Aerobic Cellular Respiration

Aerobic Cellular Respiration

Aerobic cellular respiration is the cellular process of using glucose and oxygen to produce energy. This type of cellular respiration is much more efficient than the anaerobic process, since it produces 36 ATP (cellular energy) per cycle instead of just four.

First, glucose enters the cytoplasm, where it is converted to four ATP units, two NADH units, and two Pyruvate molecules. The NADH units go to the ETC and two of the ATP units go to the matrix.

Next, the pyruvate, two ATP units, and oxygen enter the matrix, where they are converted to two ATP units, 8 NADH units, two FADH2 units, and 6 CO2 molecules. The NADH and FADH2 units go to the ETC.

The ETC, or Electron Transport Chain, converts the 10 NADH and two FADH2 units into 34 ATP units and 6 H2O molecules, which, along with the 6 CO2 molecules from the matrix, have to be released.

What is ATP, NADH, and FADH2?

ATP is the "currency" of the cell. It is a form of energy storage that can either be stored up for future use by the cell or used to "pay" for reactions within the cell, like photosynthesis or glycolysis (the breaking down of sugar).

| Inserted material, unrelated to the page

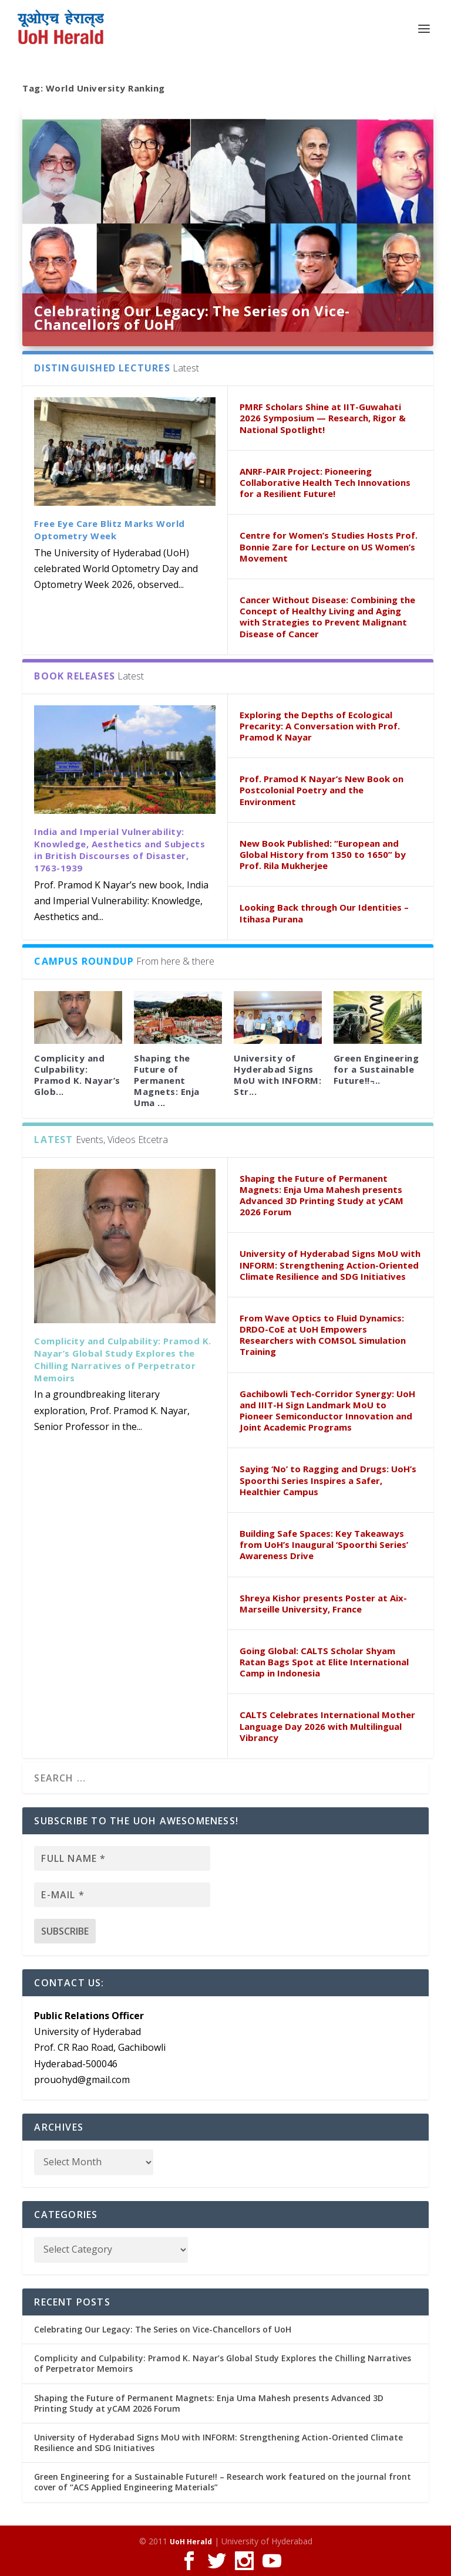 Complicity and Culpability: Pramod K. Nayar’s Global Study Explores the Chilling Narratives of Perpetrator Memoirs (122, 1359)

NADH is another form of energy storage. This is an enzyme made from NAD+ (Nicotinamide adenine dinucleotide) and a hydrogen molecule. It stores more energy than ATP and is used to make it.

FADH2 (flavin adenine dinucleotide) is another molecule that stores energy in cells. It donates electrons to the ETC by providing a hydrogen molecule to an oxygen molecule already present.

As you can see, aerobic cellular respiration is much more efficient than anaerobic cellular respiration, and as a result, it is the method our bodies use most of all. Since our cells can get oxygen most of the time, this method is used more than the anaerobic method.